If achieving the ever-accepting state of mono no aware seems unachievable in high temperatures, be like a local and head to a real Zen space. In Kyoto, the Heian Jingu Shrine garden is a literal breath of fresh air. Shaded by maple and cherry trees and ribboned by a cool pond, the park feels like a door to a calmer dimension. Its centrepiece is the aptly named Bridge of Peace, whose dark, creaking eaves are filled with hundreds of furin glass chimes. Often dotted around temples as a symbol of protection against evil, the ringing notes of furin act as a gentle reminder of cool winds. Surrounded by these chimes, with fat koi swimming lazily in the water below, I can attest that their sound felt like respite.

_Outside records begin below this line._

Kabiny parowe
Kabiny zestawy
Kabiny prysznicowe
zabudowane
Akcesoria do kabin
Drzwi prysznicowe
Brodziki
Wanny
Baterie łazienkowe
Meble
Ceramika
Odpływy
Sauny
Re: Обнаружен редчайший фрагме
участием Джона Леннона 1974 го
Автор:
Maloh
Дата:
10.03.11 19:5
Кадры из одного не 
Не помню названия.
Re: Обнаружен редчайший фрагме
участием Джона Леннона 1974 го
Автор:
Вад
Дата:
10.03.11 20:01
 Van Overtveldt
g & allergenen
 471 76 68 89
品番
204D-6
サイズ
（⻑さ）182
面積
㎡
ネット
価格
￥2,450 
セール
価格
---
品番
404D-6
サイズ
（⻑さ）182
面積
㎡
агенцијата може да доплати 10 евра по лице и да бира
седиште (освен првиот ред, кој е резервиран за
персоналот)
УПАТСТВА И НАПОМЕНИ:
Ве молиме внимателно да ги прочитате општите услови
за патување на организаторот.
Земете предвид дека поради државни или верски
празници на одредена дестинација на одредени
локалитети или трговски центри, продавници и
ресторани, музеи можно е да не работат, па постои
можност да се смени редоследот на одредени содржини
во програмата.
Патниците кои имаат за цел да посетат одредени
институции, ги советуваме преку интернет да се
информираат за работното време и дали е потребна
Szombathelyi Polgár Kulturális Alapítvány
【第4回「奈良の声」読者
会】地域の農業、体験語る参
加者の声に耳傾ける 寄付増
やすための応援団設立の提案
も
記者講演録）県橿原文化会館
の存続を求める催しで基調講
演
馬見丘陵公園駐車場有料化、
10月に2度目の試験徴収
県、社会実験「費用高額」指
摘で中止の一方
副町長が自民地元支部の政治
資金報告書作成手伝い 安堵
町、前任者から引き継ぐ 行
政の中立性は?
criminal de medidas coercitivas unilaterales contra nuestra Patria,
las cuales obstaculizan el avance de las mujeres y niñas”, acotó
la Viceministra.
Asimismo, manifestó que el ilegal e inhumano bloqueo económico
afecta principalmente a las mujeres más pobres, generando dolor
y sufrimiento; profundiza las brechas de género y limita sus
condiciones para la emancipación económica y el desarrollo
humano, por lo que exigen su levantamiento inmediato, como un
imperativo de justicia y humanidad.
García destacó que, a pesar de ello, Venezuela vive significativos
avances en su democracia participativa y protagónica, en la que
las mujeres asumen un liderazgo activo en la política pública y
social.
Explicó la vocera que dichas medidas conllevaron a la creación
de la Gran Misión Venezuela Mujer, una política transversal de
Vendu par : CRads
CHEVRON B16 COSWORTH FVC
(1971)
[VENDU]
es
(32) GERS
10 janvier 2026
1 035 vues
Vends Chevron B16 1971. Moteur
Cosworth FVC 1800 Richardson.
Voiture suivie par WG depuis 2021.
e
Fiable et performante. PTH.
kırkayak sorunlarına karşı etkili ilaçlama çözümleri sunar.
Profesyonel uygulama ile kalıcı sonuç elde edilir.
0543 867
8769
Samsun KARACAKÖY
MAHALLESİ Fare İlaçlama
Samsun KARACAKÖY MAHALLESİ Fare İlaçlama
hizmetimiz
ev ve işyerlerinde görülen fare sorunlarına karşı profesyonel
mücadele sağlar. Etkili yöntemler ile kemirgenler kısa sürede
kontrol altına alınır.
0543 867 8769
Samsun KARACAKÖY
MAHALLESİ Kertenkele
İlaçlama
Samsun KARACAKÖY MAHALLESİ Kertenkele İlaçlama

Fashion: Ultra-baggy and fan-powered
Whether in baking street markets or Shinto shrines, tourists cope by shedding layers. Singlets, crop tops and shorts became our way of recognising fellow visitors. Conversely, many locals were swathed in cloth. Yuri Cath, who was raised in Yokohama, explained that apart from allowing air to circulate around your limbs freely, loose clothes are a nod to the country’s conservative fashion mores. “It’s still frowned upon to wear revealing clothing in Japan,” Cath said, “so people get creative with cooler layering, while still looking stylish.”